Machine learning engineers will not exist in 10 years - IndrekR
https://towardsdatascience.com/machine-learning-engineers-will-not-exist-in-10-years-c9cbbf4472f3
======
rvz
Agreed to some extent. Its quite similar to how in the 1990s that everyone was
making their apps multi-threaded by hiring developers who specifically can
implement a multi-threaded system when no available libraries or APIs could do
this. Fast-forward today it is built into the OS, programming languages and an
abundance of libraries can deal with multi-threading in a cross-platform way.
Even better still some APIs are documented if they're thread-safe or not,
eliminating you from rolling your own and shooting yourself in the foot.

In 2010, interest in Machine Learning was a boom for researchers and
statisticians; thus large tech companies snapped them up pretty quickly to
build prediction models for their products.
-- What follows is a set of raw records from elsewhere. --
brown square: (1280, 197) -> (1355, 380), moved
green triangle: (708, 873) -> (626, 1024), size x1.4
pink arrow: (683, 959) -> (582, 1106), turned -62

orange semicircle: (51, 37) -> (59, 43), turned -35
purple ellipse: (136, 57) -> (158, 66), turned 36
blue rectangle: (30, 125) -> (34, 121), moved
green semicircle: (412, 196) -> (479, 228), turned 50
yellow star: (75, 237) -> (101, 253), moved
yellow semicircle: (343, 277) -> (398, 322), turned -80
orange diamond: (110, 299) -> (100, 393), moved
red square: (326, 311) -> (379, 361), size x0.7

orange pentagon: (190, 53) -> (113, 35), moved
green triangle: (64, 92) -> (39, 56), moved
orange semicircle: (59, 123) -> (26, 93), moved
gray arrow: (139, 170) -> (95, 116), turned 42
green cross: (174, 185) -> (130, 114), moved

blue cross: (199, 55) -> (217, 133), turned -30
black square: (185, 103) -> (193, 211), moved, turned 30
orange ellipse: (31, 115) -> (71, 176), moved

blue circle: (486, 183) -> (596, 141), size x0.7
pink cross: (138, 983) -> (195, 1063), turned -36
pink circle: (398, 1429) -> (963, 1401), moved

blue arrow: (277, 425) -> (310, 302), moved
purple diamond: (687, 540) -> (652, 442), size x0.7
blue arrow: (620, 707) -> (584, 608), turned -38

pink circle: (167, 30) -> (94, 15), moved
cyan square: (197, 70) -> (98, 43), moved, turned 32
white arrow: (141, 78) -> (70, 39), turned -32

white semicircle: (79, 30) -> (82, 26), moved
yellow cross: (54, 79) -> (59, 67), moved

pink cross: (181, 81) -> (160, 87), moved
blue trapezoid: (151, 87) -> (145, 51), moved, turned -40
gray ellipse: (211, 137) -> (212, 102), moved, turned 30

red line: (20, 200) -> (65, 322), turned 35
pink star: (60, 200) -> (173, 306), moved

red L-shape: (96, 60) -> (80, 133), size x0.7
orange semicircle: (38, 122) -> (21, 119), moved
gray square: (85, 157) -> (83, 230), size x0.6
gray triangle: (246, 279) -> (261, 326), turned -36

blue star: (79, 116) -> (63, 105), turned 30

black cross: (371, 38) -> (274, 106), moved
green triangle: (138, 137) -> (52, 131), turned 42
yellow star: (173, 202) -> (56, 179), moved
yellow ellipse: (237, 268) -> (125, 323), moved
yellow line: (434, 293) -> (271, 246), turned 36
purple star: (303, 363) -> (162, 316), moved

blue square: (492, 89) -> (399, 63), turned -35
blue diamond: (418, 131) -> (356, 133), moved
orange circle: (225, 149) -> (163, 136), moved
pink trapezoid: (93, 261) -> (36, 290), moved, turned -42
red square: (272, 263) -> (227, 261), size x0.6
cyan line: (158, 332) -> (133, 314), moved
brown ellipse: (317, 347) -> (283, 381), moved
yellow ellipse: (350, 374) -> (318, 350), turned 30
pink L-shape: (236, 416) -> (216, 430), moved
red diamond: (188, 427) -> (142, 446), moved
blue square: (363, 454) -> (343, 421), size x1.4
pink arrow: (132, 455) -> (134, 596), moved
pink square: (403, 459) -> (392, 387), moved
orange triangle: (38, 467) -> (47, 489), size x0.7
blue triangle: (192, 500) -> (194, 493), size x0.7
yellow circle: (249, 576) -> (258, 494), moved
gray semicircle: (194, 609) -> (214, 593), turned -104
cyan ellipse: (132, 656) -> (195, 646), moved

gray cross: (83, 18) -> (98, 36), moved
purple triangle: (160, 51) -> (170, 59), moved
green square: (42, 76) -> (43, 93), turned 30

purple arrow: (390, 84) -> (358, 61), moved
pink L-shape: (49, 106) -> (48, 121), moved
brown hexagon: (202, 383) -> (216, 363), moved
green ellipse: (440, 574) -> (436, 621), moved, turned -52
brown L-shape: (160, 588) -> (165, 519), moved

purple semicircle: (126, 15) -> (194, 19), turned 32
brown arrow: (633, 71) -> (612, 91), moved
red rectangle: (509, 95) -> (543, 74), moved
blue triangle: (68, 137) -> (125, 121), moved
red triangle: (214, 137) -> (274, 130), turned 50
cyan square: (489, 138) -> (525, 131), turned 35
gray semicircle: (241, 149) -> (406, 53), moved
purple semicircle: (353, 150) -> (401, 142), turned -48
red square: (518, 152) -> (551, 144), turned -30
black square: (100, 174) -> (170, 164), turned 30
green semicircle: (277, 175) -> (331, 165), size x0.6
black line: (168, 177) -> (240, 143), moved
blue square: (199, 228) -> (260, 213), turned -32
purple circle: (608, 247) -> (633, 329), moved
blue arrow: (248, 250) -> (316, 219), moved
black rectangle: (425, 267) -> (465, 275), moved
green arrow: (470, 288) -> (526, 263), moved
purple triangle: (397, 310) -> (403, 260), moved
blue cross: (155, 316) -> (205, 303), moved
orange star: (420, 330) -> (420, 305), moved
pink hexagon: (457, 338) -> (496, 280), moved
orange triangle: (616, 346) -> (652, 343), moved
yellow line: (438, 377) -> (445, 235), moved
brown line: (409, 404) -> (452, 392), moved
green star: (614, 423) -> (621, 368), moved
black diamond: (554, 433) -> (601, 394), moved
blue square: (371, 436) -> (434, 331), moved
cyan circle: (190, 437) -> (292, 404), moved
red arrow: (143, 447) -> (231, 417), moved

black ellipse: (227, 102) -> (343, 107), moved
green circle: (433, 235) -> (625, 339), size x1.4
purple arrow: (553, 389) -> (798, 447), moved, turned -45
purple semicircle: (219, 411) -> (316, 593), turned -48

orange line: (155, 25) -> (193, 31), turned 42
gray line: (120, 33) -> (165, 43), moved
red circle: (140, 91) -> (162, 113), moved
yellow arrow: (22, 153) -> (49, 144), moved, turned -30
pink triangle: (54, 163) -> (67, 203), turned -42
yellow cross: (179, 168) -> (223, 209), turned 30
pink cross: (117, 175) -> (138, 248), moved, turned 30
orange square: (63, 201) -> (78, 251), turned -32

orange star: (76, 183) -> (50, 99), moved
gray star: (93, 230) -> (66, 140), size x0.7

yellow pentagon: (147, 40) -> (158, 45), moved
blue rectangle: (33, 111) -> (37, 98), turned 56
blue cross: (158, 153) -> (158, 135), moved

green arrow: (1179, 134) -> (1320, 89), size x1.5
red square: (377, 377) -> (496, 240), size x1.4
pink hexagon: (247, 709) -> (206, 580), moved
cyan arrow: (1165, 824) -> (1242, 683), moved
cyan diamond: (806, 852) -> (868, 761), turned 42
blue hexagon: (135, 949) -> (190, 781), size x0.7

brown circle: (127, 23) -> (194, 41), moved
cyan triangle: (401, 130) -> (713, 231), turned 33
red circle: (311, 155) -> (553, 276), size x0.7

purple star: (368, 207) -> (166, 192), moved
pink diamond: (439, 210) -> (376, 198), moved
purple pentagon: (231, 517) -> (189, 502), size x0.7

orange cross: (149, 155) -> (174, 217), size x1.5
For the rest of us it was "hard".
Fast forward today, libraries like Tensorflow, Pytorch opened this up to
everyone who isn't a Machine Learning researcher. CoreML is built into Apple
platforms as well as Google's Machine Learning libraries are built into
Android. The same is already happening with AR.

In this case, the engineers specialising on re-implementing or using one
feature like, AR, multi-threading and machine learning will be slowly replaced
by open-source libraries and will be expected knowledge by general software
engineers. The 'researchers' will still exist in advancing their chosen field.